One of the books I’m reading now is Francis Spufford’s Unapologetic. At the beginning of the second chapter, leading into a discussion of the much-misunderstood word “sin,” Spufford says:
“One of the major obstacles to communicating what belief feels like is that I’m not working with a blank slate. Our culture is smudged over with half-legible religious scribbling. The vocabulary that used to describe religious emotions hasn’t gone away, or sunk into an obscurity from which you could carefully reintroduce it, giving a little explanation as each unfamiliar new/old term emerged. Instead, it’s still in circulation, but repurposed, with new meanings generated by new usages, meanings that make people think that they know what believers are talking about when they really, really don’t.”
Part of this problem lies in the vast victory Christianity had in Western culture. The church was dominant for so long and over so much territory, that Christian vocabulary and concepts have filtered through the culture and language. The Christian faith, though tied to a vocabulary, is more than that vocabulary. A network of practices done in community sustain that vocabulary and make sense of it. As the practices have faded, the strength of the terms has become diluted. As Spufford notes, we continue to use the same words, but the broader culture, separated from the institutional home of those words, no longer understands those words the same way we do. Evangelism, the act of communicating the good news of Jesus so that people can hear it as good news, will require us to pay closer attention to language than we have in the past. We cannot simply assume that other English speakers understand what we say, even if they use the same words.

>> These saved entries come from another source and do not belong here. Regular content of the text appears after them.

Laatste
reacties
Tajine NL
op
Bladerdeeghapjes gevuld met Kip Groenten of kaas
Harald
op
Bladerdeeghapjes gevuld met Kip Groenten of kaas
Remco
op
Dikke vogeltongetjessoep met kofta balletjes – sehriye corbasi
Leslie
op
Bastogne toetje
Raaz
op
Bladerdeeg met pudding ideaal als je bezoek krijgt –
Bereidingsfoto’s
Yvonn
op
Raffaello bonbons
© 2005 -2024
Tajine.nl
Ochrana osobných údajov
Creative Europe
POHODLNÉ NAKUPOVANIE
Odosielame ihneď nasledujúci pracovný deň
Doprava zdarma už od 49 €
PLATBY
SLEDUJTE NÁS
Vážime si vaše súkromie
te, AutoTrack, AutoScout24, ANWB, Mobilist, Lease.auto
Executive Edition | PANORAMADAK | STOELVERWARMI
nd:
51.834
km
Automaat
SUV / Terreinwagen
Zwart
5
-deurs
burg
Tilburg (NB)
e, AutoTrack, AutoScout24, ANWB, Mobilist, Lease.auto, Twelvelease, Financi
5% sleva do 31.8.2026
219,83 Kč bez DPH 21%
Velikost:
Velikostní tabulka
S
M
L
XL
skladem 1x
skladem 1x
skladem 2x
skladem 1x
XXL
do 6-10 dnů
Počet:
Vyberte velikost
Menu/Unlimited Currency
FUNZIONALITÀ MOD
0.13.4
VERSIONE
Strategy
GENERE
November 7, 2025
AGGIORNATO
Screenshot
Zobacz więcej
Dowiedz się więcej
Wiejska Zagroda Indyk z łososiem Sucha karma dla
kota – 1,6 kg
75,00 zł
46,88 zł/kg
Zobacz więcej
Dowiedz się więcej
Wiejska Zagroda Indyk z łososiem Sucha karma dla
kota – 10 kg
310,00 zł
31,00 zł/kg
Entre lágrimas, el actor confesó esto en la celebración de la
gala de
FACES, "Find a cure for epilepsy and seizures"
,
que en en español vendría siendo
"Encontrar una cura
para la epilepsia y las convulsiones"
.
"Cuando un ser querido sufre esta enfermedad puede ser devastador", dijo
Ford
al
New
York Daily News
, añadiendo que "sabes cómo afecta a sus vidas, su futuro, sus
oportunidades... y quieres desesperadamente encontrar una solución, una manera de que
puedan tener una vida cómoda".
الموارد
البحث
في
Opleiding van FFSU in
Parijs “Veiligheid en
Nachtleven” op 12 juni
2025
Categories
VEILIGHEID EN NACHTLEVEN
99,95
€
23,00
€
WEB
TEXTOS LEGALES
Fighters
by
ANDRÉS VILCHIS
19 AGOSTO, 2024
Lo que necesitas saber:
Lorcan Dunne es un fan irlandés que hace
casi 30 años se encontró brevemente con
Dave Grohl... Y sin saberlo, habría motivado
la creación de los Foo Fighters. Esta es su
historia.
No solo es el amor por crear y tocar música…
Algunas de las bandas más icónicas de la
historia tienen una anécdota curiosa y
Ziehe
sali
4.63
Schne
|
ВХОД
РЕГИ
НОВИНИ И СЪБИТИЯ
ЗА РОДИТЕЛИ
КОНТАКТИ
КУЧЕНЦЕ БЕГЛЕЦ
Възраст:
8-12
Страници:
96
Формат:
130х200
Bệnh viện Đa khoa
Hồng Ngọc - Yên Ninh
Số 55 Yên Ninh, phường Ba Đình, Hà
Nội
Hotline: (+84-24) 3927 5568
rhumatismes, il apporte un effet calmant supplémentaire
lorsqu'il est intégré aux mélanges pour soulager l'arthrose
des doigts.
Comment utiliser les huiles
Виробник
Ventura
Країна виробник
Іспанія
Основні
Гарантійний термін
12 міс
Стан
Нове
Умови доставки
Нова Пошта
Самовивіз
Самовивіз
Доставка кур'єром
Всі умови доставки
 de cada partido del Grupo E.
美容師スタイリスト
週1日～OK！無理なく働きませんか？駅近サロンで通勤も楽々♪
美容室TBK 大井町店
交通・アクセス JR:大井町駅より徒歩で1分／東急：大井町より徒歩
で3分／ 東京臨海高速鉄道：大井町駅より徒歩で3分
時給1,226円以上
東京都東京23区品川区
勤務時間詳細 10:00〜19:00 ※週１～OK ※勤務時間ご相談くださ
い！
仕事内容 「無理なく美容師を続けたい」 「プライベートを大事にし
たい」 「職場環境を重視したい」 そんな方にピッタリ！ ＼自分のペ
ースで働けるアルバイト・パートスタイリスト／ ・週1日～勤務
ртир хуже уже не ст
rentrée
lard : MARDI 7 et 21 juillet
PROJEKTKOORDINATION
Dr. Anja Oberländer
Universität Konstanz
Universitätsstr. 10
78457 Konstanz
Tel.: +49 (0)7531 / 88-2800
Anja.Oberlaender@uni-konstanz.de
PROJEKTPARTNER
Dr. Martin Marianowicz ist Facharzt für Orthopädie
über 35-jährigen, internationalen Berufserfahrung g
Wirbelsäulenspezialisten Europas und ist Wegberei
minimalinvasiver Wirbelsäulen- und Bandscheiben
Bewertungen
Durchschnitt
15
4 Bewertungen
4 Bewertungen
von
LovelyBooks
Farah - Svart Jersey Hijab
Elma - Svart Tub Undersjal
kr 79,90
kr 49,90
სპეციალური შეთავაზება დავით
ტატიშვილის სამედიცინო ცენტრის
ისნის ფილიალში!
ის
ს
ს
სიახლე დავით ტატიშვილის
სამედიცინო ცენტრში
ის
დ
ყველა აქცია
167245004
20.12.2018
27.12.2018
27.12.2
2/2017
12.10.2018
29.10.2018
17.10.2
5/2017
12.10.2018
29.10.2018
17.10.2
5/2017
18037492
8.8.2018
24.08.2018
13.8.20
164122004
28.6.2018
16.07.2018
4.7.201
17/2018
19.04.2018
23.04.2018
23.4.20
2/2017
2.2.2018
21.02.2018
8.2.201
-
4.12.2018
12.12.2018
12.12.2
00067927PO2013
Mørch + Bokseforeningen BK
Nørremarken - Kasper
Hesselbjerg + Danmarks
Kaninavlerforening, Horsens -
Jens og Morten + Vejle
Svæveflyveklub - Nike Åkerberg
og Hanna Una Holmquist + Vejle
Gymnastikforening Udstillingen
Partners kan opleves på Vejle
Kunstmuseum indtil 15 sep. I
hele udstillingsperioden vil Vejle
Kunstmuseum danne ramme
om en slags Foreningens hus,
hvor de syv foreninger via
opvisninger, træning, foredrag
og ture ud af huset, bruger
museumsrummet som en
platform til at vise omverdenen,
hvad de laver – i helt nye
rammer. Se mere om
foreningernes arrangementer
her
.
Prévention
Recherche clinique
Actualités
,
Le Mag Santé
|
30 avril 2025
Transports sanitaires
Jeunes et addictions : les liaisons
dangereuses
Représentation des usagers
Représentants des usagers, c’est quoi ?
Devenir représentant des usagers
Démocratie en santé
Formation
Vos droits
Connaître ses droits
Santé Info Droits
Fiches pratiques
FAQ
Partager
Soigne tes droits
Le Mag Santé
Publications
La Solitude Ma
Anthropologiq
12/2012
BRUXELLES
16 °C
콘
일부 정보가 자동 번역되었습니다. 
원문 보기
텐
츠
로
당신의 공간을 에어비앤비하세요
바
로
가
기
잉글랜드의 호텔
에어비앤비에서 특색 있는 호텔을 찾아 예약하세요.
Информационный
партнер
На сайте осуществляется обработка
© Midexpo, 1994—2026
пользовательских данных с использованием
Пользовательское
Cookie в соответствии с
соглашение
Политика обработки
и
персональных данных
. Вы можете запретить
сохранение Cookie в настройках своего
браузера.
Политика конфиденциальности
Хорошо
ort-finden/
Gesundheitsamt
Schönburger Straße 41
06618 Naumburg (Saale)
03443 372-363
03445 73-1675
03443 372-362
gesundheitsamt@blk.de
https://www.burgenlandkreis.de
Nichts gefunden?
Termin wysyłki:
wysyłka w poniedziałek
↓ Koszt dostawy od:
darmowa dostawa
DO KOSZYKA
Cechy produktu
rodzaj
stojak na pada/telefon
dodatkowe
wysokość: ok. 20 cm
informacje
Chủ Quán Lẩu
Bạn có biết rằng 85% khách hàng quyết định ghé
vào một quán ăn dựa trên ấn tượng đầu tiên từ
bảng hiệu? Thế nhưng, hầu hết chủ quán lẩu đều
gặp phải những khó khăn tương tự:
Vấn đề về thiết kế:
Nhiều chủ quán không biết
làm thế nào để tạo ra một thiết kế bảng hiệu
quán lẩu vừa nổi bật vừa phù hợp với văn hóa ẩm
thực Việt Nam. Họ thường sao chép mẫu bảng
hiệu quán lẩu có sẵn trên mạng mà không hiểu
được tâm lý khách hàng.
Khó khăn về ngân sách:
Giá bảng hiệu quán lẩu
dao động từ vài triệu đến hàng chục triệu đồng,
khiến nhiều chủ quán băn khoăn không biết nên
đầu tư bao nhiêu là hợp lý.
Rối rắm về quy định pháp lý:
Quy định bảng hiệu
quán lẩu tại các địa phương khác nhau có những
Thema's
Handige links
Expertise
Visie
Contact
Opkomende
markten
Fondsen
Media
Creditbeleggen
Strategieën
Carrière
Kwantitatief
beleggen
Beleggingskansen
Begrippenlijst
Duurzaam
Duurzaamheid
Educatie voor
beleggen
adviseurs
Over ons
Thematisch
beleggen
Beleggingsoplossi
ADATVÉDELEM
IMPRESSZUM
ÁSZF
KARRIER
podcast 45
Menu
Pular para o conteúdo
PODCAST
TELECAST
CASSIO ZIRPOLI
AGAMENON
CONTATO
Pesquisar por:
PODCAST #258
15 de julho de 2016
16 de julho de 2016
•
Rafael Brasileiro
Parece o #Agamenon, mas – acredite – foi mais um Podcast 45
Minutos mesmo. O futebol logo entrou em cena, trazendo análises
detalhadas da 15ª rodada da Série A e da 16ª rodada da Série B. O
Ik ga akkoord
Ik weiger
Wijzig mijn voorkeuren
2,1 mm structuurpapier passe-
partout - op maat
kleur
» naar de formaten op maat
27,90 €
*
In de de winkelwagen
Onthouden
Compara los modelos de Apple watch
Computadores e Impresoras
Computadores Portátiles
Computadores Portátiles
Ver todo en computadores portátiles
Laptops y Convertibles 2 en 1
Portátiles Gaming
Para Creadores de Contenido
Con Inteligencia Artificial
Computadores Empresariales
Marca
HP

But the problem is larger than that. Word meanings have shifted not only between the Christian community and those outside the community, but within the Christian community as a whole. Words like “kingdom,” “salvation,” “sin,” “righteousness,” etc. are contested within the church as much as they are between the church and external interlocutors. In the United Methodist Church we say that our mission is to “Make disciples of Jesus Christ for the transformation of the world.” Even within the narrow community of the United Methodist Church those words and the concepts they convey are contested. We no longer have a shared vision of what a disciple is, or of the end toward which we are transforming the world.